Subsidiairement ils font valoir qu’il s’agit pour le moins d’une emprise irrégulière et que même dans ce cas le Juge judiciaire est compétent pour statuer sur leur indemnisation,
— que nonobstant la dernière décision du Tribunal des Conflits en date du 9 décembre 2013, la juridiction judiciaire précédemment saisie conserve sa compétence eu égard aux dispositions de l’article 6 de la Convention Européenne des Droits de l’Homme consacrant le droit à un procès équitable dans un délai raisonnable qui risquerait d’être assurément rallongé en cas de renvoi à la juridiction administrative,
— qu’il n’existe de compétence exclusive du Juge administratif que s’il est déjà saisi de la légalité d’une décision préalable de l’administration entraînant une emprise portant atteinte à la propriété privée,
— qu’en l’espèce, en l’absence de toute décision administrative, il n’y a pas lieu à renvoi,
— qu’enfin leur prétendu accord est contesté et que la dépossession qui leur a été imposée est illégale,
— que la remise en état et l’indemnisation relèvent de la compétence du Juge judiciaire.
Ils concluent au rejet de l’appel et à la confirmation de l’ordonnance du 9 janvier 2014 en sollicitant paiement d’une indemnité de procédure de 5.000 € au titre de l’article 700 du Code de procédure civile.

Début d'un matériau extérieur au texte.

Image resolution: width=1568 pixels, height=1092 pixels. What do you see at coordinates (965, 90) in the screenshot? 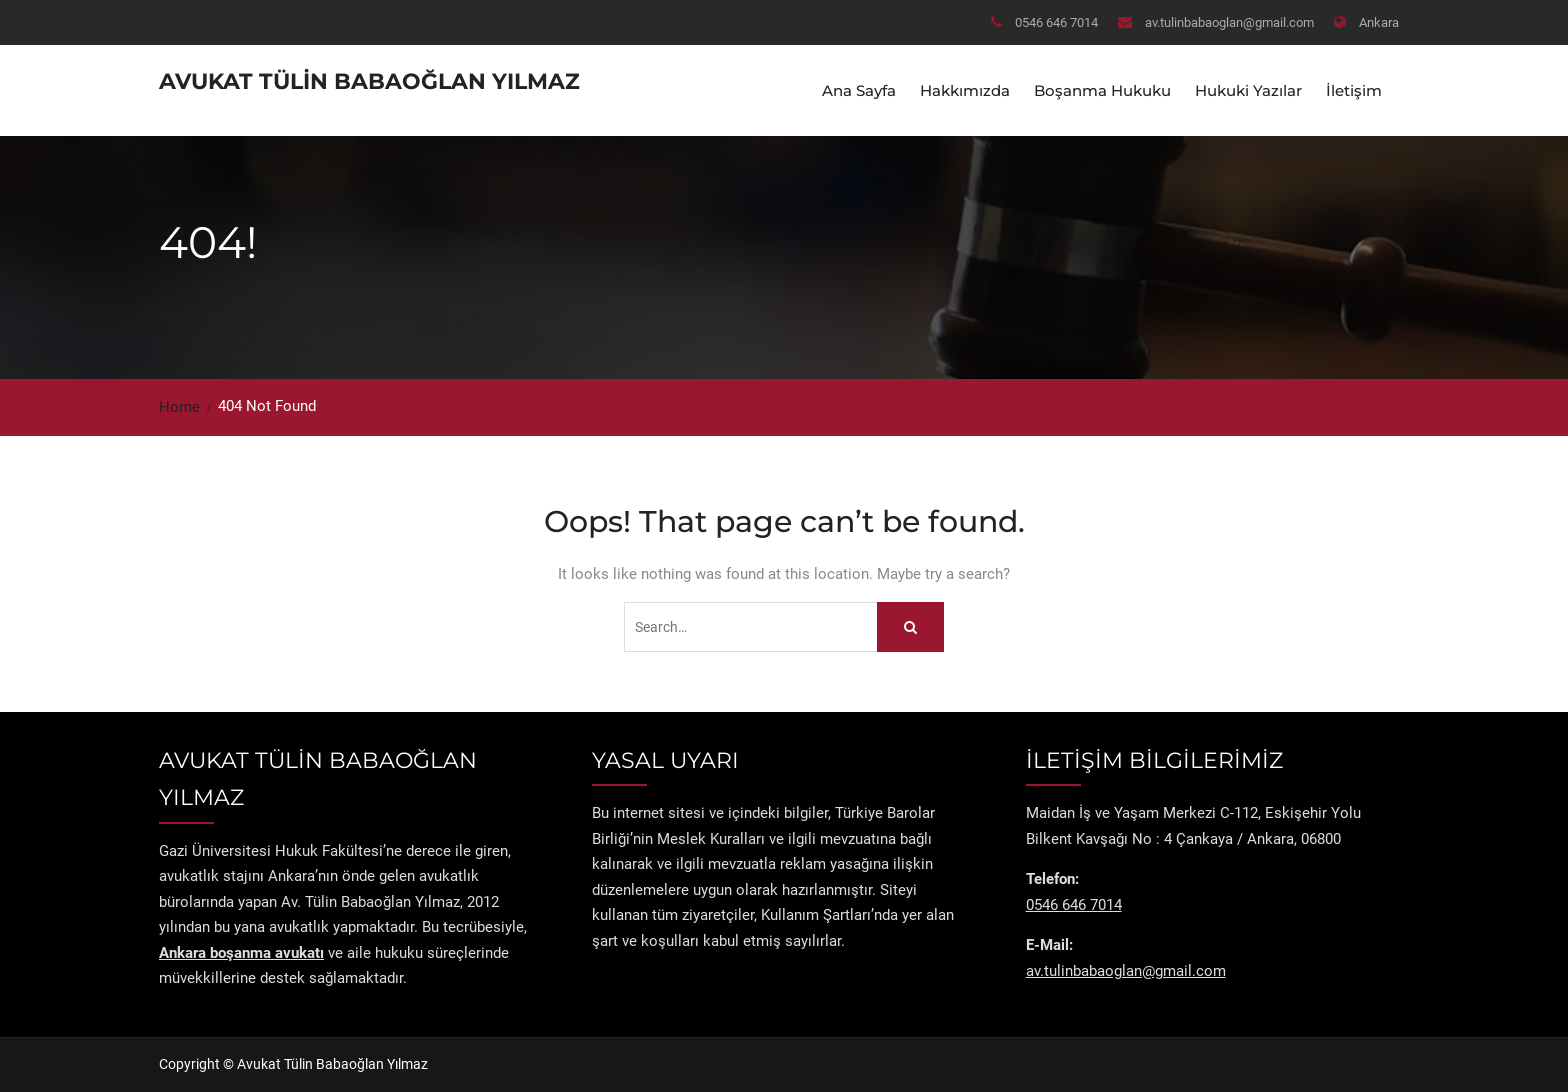 I see `Hakkımızda` at bounding box center [965, 90].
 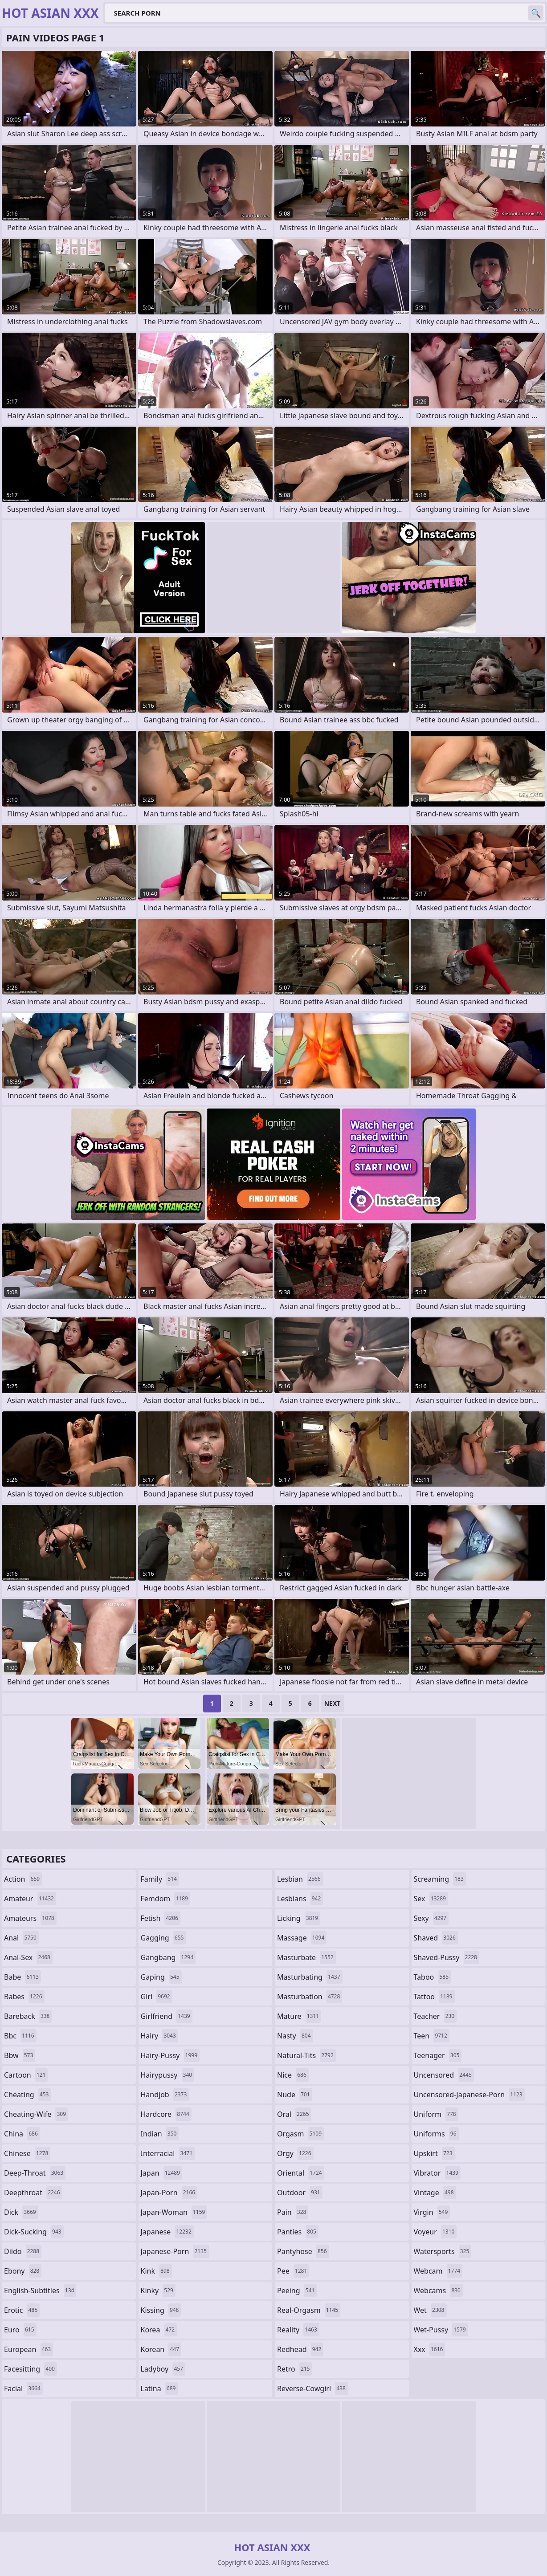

Vu le dossier de la procédure et les documents annexes versés aux débats ;
Attendu qu’une voie de fait est caractérisée, soit lorsque l’exécution forcée d’une décision de l’administration aboutit, dans des conditions irrégulières, à l’extinction d’un droit de propriété, soit lorsque la décision de l’administration, entraînant les mêmes effets, est manifestement insusceptible d’être rattachée à un pouvoir qui lui appartient ;
Attendu qu’en l’espèce la prise de possession par la Commune d’une bande de terrain d’une largeur de 1,50 mètre le long des propriétés Y ET Z a été prévue par les délibérations du Conseil municipal D’X du 11 octobre 1984 et du 8 novembre 1984,
— que la cession envisagée au profit de la Commune a été rappelée dans les actes d’acquisition signés par les consorts Y et par l’auteur des consorts Z,
— qu’elle constituait également une condition de l’obtention des permis de construire ;
Attendu qu’outre le fait que cette prise de possession n’entraînait pas une extinction totale du droit de propriété des demandeurs sur leurs parcelles respectives, elle avait été acceptée pendant plus de vingt ans puisque dès l’origine les clôtures ont été implantées en retrait de 1,50 mètre,
— que les dispositions prises par le Conseil municipal tendant à l’élargissement de la voirie publique n’étaient pas non plus manifestement insusceptibles de se rattacher à un pouvoir de la Commune ;
Attendu que c’est donc à juste titre que l’ordonnance entreprise a écarté la notion de voie de fait ;
Attendant cependant qu’en imposant aux demandeurs la cession gratuite d’une bande de terrain sans la régulariser par actes authentiques ou administratifs, la Commune d’X a procédé à une emprise dont le caractère irrégulier devra être apprécié par la juridiction administrative,
— qu’au vu de la décision du Tribunal des Conflits du 9 décembre 2013 cette juridiction a également compétence pour en ordonner l’indemnisation le cas échéant ;
Attendu que les spéculations des intimés quant au caractère prétendument déraisonnable de la procédure en cas de renvoi devant le Juge administratif ne peuvent pas été retenues ;
Attendu qu’il convient donc de faire droit à l’appel de la Commune d’X ;
PAR CES MOTIFS
================
INFIRME l’ordonnance rendue le 9 janvier 2014 par le Juge de la mise en état du Tribunal de grande instance de MULHOUSE, et statuant à nouveau :
DIT et JUGE que le litige opposant les consorts Y et Z à la Commune d’X relève de la compétence des juridictions administratives.
RENVOIE les demandeurs à mieux se pourvoir.
CONDAMNE les consorts Y et Z in solidum aux entiers dépens et au paiement d’une indemnité globale de 3.000 € (trois mille euros) au titre de l’article 700 du Code de procédure civile.